Popatrzyła na niego z wdzięcznością. Co prawda mogła się sama uleczyć ale był haczyk w tej umiejętności, w jej przypadku ale o tym później. Poszli zobaczyć co jest jeszcze ciekawego ale, szczerze mówiąc, był już tylko pokaz lotu latawcem, co nie dorównywało poprzedniemu wydarzeniu. Co jakiś czas zerkała na Luka, który nie wyglądał zbyt dobrze. Pomyślała, że może mu w tym pomóc. Wtedy wpadł jej do głowy pomysł. Widząc kończący się dzień, lekko pociągnęła go za rękaw bluzy. Spojrzał na nią pytająco niezbyt ukrywając ból w oczach.

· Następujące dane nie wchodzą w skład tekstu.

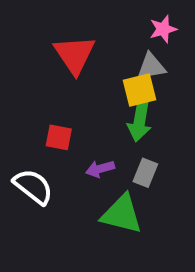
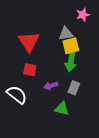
red triangle: (75, 55) -> (29, 42), moved
gray triangle: (151, 66) -> (66, 34), moved
green triangle: (122, 214) -> (62, 109), size x0.7

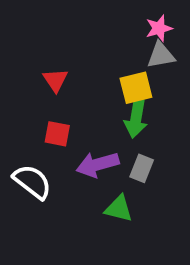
gray triangle: (66, 34) -> (161, 55), moved
red triangle: (29, 42) -> (55, 80), size x0.6
purple arrow: (51, 86) -> (98, 164), size x1.5

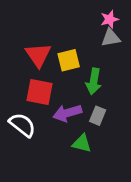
red triangle: (55, 80) -> (38, 55), size x1.5
yellow square: (136, 88) -> (69, 60), moved
red square: (57, 134) -> (40, 92), size x1.5

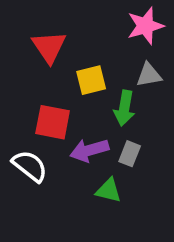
pink star: (109, 19) -> (145, 26), size x1.5
gray triangle: (111, 38) -> (149, 75), moved
red triangle: (38, 55) -> (49, 47), moved

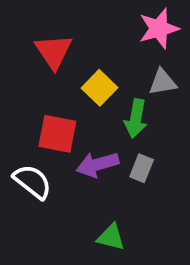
yellow square: (91, 80) -> (99, 88), turned -32
green triangle: (109, 190) -> (111, 237), moved

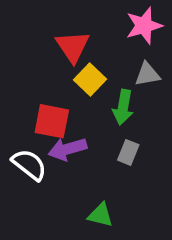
red triangle: (54, 51) -> (73, 46), moved
purple arrow: (98, 164) -> (67, 149), moved

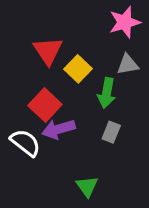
red triangle: (73, 46) -> (48, 51), moved
red square: (52, 121) -> (45, 105), turned 32
green triangle: (100, 215) -> (87, 186), turned 40

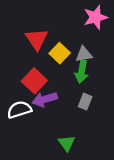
gray triangle: (128, 64) -> (84, 54), moved
white semicircle: (25, 143) -> (19, 110), turned -55

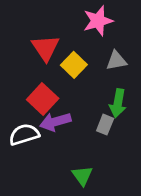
pink star: (95, 17) -> (98, 21), moved
gray triangle: (84, 54) -> (116, 61), moved
green arrow: (82, 72) -> (118, 103), moved

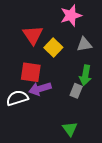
red square: (43, 99) -> (31, 72), turned -35
green triangle: (82, 176) -> (70, 129), moved

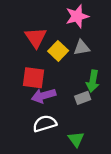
gray triangle: (84, 44) -> (82, 48), moved
gray rectangle: (76, 91) -> (83, 98), turned 48
white semicircle: (17, 98) -> (45, 124), moved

-Chodź- powiedziała i zaprowadziła do parku, w miejsce które było otoczone drzewami wokół a nocne już niebo roztaczało się nad nimi. Księżyc w pełni leniwie się poruszał po nieboskłonie, idealnie widoczne i nad nimi.- Zostań w miejscu, dobrze?
-Co się święci?
Uśmiechnęła się do niego.
-Wiem że ten ból cię dręczy. Daj sobie pomóc. Zniknie.

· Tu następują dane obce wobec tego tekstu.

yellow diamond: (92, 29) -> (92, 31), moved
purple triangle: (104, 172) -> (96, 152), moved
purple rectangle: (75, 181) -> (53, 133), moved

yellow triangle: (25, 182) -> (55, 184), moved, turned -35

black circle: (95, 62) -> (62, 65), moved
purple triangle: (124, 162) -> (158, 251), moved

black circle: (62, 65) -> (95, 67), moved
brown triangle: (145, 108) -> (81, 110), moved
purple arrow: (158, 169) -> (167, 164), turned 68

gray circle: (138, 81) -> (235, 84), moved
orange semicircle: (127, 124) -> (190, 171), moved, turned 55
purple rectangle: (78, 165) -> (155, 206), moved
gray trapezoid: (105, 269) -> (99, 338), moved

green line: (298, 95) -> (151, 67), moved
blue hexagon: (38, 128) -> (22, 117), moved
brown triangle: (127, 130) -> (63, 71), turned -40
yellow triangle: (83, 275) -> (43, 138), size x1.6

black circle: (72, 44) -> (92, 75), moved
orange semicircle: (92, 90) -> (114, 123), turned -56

-Nie mogłaś tego powiedzieć zanim wziąłem go na siebie?
Zakłopotana spojrzała w bok.
-Mam moc leczenia z każdej ran. Ale w jak sama chcę ją na sobie zastosować to jest problem. Musiałabym być jakoś ranna albo coś nagle zaatakować. Takich bólów czy innych nie mogę leczyć...-Zmieniła temat wracając do poprzedniego.- A teraz zamknij oczy i się nie ruszaj. Tylko rozwiń jeszcze skrzydła, będzie lepiej.
Wykonał jej prośbę. Zanim przystąpiła do realizacji planu, rozłożyła skrzydła i spojrzała na księżyc. W nocy czuła się lepiej... Ujęła dłońmi jego twarz, i czując jak skrzydła lekko go otaczają, zamknęła oczy i złożyła na jego czole pocałunek. Kiedy zdjęła swoje usta, lekko czerwona na policzkach, zapytała się go cicho:
-Lepiej?
-Zdecydowanie- mruknął. Po chwili spojrzała za niego, uradowała się i zszokowała jednocześnie.
-Twoje skrzydła- powiedziała, na co on też się obejrzał. teraz nie były już małe i zniszczone. Nie. W tamtej chwili oboje patrzyli na zdrowe, silne i duże czarne jak noc skrzydła.